— EXERCISE AIM —
Every line of the data below should be retyped exactly, with no images carried over.

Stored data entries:

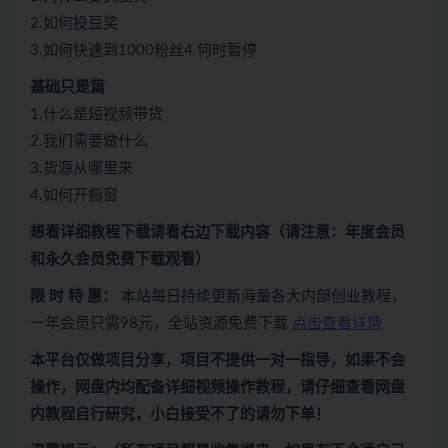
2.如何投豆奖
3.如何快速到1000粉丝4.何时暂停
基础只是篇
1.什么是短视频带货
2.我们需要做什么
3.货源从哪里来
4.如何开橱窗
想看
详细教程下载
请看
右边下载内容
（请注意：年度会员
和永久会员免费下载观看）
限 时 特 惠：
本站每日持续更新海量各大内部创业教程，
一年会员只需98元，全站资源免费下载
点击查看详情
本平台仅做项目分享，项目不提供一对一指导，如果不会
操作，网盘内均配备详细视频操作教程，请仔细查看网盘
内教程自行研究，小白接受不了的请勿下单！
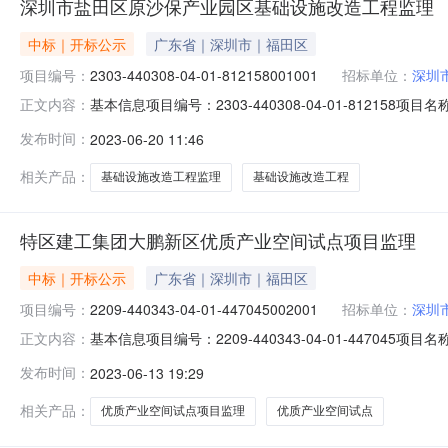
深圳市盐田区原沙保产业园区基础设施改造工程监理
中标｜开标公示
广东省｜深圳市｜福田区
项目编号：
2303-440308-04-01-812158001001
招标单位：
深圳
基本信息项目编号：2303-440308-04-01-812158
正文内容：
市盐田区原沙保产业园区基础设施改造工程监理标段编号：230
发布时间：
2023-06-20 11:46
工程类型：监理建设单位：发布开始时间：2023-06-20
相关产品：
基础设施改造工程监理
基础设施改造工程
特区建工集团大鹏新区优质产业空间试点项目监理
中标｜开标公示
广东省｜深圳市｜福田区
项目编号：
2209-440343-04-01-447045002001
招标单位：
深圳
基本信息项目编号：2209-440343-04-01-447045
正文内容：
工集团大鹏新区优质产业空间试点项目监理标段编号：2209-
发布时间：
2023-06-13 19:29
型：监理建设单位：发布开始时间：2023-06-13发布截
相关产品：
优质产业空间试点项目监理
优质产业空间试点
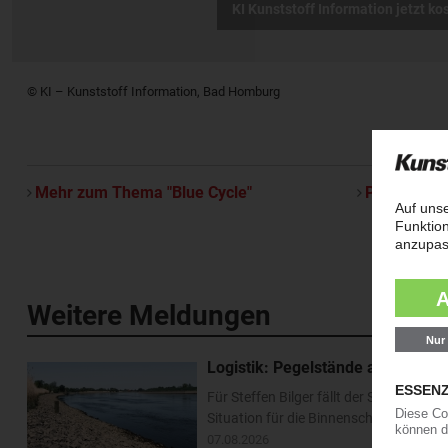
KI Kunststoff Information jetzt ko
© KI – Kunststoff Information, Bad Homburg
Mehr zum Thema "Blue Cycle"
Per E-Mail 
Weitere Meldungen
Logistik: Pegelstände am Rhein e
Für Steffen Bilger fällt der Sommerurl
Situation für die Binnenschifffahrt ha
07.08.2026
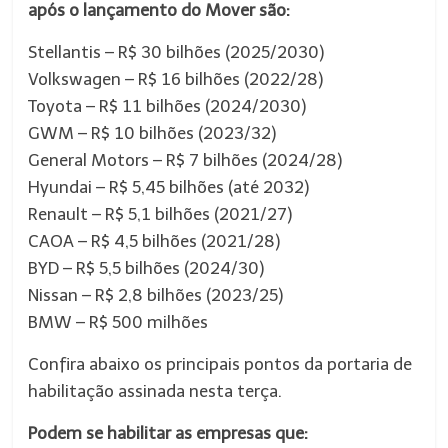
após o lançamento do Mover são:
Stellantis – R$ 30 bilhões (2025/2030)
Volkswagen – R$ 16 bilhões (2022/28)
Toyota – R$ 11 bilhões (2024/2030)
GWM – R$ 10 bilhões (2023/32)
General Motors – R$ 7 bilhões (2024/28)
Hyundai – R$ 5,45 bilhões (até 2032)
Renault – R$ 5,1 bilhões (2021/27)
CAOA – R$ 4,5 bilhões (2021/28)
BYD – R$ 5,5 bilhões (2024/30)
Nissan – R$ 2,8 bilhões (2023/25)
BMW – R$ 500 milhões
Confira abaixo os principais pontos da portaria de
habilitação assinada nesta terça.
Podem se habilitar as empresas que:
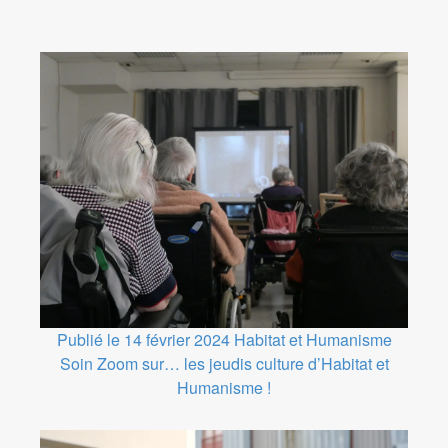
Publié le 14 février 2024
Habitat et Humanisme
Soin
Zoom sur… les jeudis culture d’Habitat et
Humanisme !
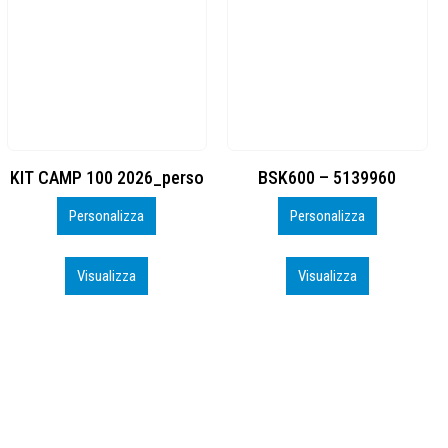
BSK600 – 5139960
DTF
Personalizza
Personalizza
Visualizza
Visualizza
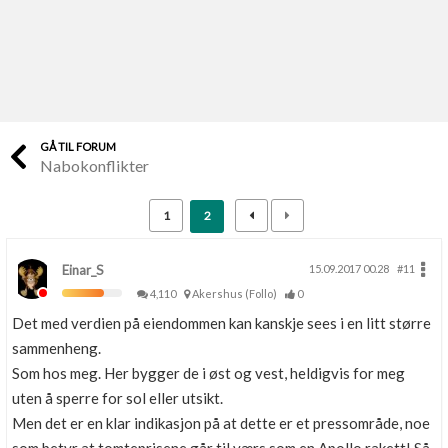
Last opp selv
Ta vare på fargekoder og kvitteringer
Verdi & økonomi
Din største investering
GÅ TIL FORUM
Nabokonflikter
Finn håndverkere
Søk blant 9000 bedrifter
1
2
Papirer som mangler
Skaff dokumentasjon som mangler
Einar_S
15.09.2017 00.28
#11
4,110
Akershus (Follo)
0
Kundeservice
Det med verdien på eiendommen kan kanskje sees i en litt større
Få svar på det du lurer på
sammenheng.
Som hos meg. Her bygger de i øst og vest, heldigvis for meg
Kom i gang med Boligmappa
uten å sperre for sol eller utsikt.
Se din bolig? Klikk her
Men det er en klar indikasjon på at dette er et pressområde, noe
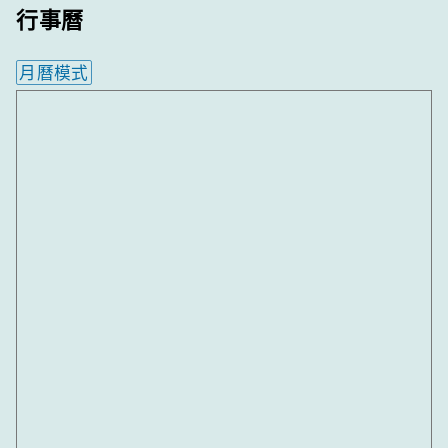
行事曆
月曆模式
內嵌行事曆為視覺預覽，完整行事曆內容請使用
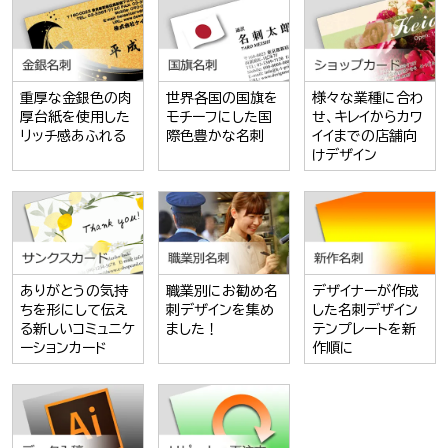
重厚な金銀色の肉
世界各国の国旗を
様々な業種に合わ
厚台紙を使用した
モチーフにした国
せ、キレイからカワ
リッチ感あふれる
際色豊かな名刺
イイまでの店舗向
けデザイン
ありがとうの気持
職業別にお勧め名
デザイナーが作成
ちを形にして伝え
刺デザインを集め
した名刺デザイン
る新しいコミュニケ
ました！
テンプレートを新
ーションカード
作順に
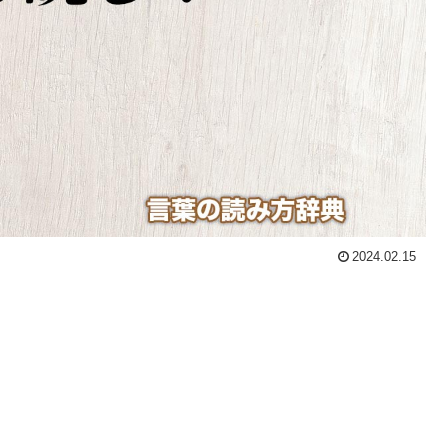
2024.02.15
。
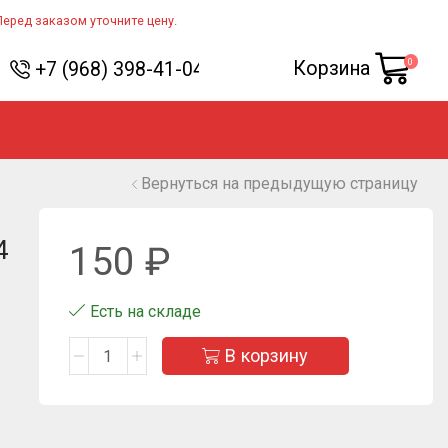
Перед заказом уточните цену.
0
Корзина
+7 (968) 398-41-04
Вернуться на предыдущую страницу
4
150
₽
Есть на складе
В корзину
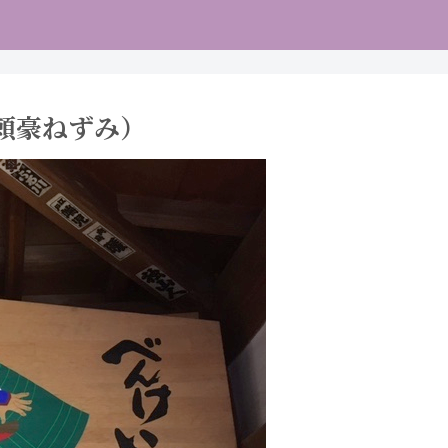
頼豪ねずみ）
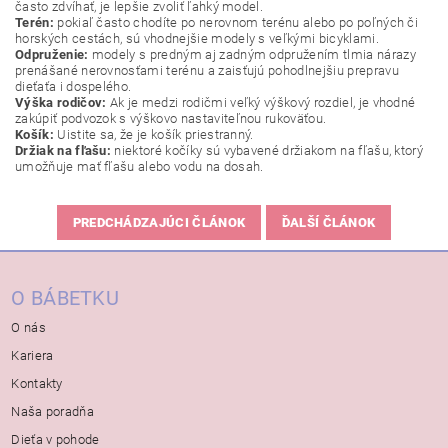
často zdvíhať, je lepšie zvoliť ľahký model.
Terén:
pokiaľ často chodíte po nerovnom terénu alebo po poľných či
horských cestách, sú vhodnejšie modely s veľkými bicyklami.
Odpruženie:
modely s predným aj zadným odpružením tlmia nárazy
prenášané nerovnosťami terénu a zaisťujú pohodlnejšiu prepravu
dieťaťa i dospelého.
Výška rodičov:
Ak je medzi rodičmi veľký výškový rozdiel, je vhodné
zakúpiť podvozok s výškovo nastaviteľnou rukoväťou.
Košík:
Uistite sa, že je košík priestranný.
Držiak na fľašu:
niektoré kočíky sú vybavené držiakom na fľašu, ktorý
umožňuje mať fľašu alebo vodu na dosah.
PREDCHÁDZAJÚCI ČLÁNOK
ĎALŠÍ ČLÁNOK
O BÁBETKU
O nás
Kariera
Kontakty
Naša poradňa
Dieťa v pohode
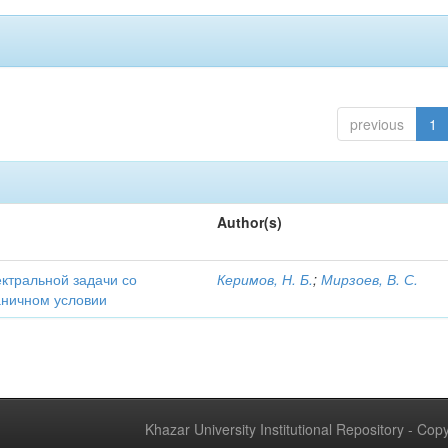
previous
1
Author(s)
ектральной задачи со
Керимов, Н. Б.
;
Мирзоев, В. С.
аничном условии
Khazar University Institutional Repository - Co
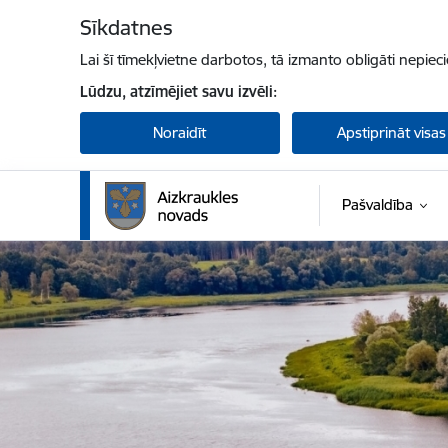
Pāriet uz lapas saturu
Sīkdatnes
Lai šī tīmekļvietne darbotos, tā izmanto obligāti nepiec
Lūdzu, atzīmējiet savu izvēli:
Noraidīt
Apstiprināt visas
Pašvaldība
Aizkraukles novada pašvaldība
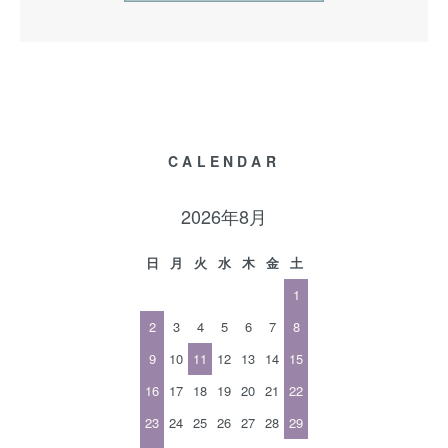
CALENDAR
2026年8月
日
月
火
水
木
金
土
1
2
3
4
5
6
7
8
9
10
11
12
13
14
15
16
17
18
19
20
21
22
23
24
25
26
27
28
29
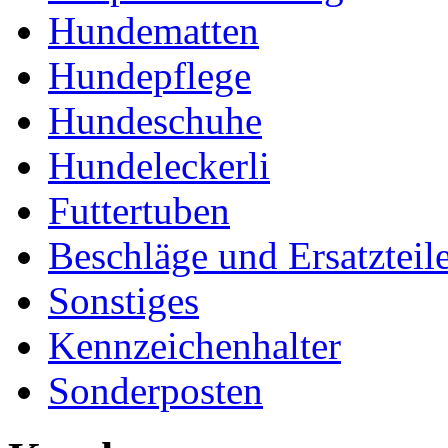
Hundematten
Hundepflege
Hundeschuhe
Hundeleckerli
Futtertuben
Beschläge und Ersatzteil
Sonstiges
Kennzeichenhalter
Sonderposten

— EXERCISE ANSWER —
2.如何投豆奖
3.如何快速到1000粉丝4.何时暂停
基础只是篇
1.什么是短视频带货
2.我们需要做什么
3.货源从哪里来
4.如何开橱窗
想看
详细教程下载
请看
右边下载内容
（请注意：年度会员
和永久会员免费下载观看）
限 时 特 惠：
本站每日持续更新海量各大内部创业教程，
一年会员只需98元，全站资源免费下载
点击查看详情
本平台仅做项目分享，项目不提供一对一指导，如果不会
操作，网盘内均配备详细视频操作教程，请仔细查看网盘
内教程自行研究，小白接受不了的请勿下单！
深圳市盐田区原沙保产业园区基础设施改造工程监理
中标｜开标公示
广东省｜深圳市｜福田区
项目编号：
2303-440308-04-01-812158001001
招标单位：
深圳
基本信息项目编号：2303-440308-04-01-812158
正文内容：
市盐田区原沙保产业园区基础设施改造工程监理标段编号：230
发布时间：
2023-06-20 11:46
工程类型：监理建设单位：发布开始时间：2023-06-20
相关产品：
基础设施改造工程监理
基础设施改造工程
特区建工集团大鹏新区优质产业空间试点项目监理
中标｜开标公示
广东省｜深圳市｜福田区
项目编号：
2209-440343-04-01-447045002001
招标单位：
深圳
基本信息项目编号：2209-440343-04-01-447045
正文内容：
工集团大鹏新区优质产业空间试点项目监理标段编号：2209-
发布时间：
2023-06-13 19:29
型：监理建设单位：发布开始时间：2023-06-13发布截
相关产品：
优质产业空间试点项目监理
优质产业空间试点
KI Kunststoff Information jetzt ko
© KI – Kunststoff Information, Bad Homburg
Mehr zum Thema "Blue Cycle"
Per E-Mail 
Weitere Meldungen
Logistik: Pegelstände am Rhein e
Für Steffen Bilger fällt der Sommerurl
Situation für die Binnenschifffahrt ha
07.08.2026
após o lançamento do Mover são:
Stellantis – R$ 30 bilhões (2025/2030)
Volkswagen – R$ 16 bilhões (2022/28)
Toyota – R$ 11 bilhões (2024/2030)
GWM – R$ 10 bilhões (2023/32)
General Motors – R$ 7 bilhões (2024/28)
Hyundai – R$ 5,45 bilhões (até 2032)
Renault – R$ 5,1 bilhões (2021/27)
CAOA – R$ 4,5 bilhões (2021/28)
BYD – R$ 5,5 bilhões (2024/30)
Nissan – R$ 2,8 bilhões (2023/25)
BMW – R$ 500 milhões
Confira abaixo os principais pontos da portaria de
habilitação assinada nesta terça.
Podem se habilitar as empresas que:
Publié le 14 février 2024
Habitat et Humanisme
Soin
Zoom sur… les jeudis culture d’Habitat et
Humanisme !
BSK600 – 5139960
DTF
Personalizza
Personalizza
Visualizza
Visualizza
Last opp selv
Ta vare på fargekoder og kvitteringer
Verdi & økonomi
Din største investering
GÅ TIL FORUM
Nabokonflikter
Finn håndverkere
Søk blant 9000 bedrifter
1
2
Papirer som mangler
Skaff dokumentasjon som mangler
Einar_S
15.09.2017 00.28
#11
4,110
Akershus (Follo)
0
Kundeservice
Det med verdien på eiendommen kan kanskje sees i en litt større
Få svar på det du lurer på
sammenheng.
Som hos meg. Her bygger de i øst og vest, heldigvis for meg
Kom i gang med Boligmappa
uten å sperre for sol eller utsikt.
Se din bolig? Klikk her
Men det er en klar indikasjon på at dette er et pressområde, noe
行事曆
月曆模式
內嵌行事曆為視覺預覽，完整行事曆內容請使用
重厚な金銀色の肉
世界各国の国旗を
様々な業種に合わ
厚台紙を使用した
モチーフにした国
せ、キレイからカワ
リッチ感あふれる
際色豊かな名刺
イイまでの店舗向
けデザイン
ありがとうの気持
職業別にお勧め名
デザイナーが作成
ちを形にして伝え
刺デザインを集め
した名刺デザイン
る新しいコミュニケ
ました！
テンプレートを新
ーションカード
作順に
2024.02.15
。
Перед заказом уточните цену.
0
Корзина
+7 (968) 398-41-04
Вернуться на предыдущую страницу
4
150
₽
Есть на складе
В корзину
頼豪ねずみ）
často zdvíhať, je lepšie zvoliť ľahký model.
Terén:
pokiaľ často chodíte po nerovnom terénu alebo po poľných či
horských cestách, sú vhodnejšie modely s veľkými bicyklami.
Odpruženie:
modely s predným aj zadným odpružením tlmia nárazy
prenášané nerovnosťami terénu a zaisťujú pohodlnejšiu prepravu
dieťaťa i dospelého.
Výška rodičov:
Ak je medzi rodičmi veľký výškový rozdiel, je vhodné
zakúpiť podvozok s výškovo nastaviteľnou rukoväťou.
Košík:
Uistite sa, že je košík priestranný.
Držiak na fľašu:
niektoré kočíky sú vybavené držiakom na fľašu, ktorý
umožňuje mať fľašu alebo vodu na dosah.
PREDCHÁDZAJÚCI ČLÁNOK
ĎALŠÍ ČLÁNOK
O BÁBETKU
O nás
Kariera
Kontakty
Naša poradňa
Dieťa v pohode
previous
1
Author(s)
ектральной задачи со
Керимов, Н. Б.
;
Мирзоев, В. С.
аничном условии
Khazar University Institutional Repository - Co
Pāriet uz lapas saturu
Sīkdatnes
Lai šī tīmekļvietne darbotos, tā izmanto obligāti nepiec
Lūdzu, atzīmējiet savu izvēli:
Noraidīt
Apstiprināt visas
Pašvaldība
Aizkraukles novada pašvaldība
CALENDAR
2026年8月
日
月
火
水
木
金
土
1
2
3
4
5
6
7
8
9
10
11
12
13
14
15
16
17
18
19
20
21
22
23
24
25
26
27
28
29
Hundematten
Hundepflege
Hundeschuhe
Hundeleckerli
Futtertuben
Beschläge und Ersatzteil
Sonstiges
Kennzeichenhalter
Sonderposten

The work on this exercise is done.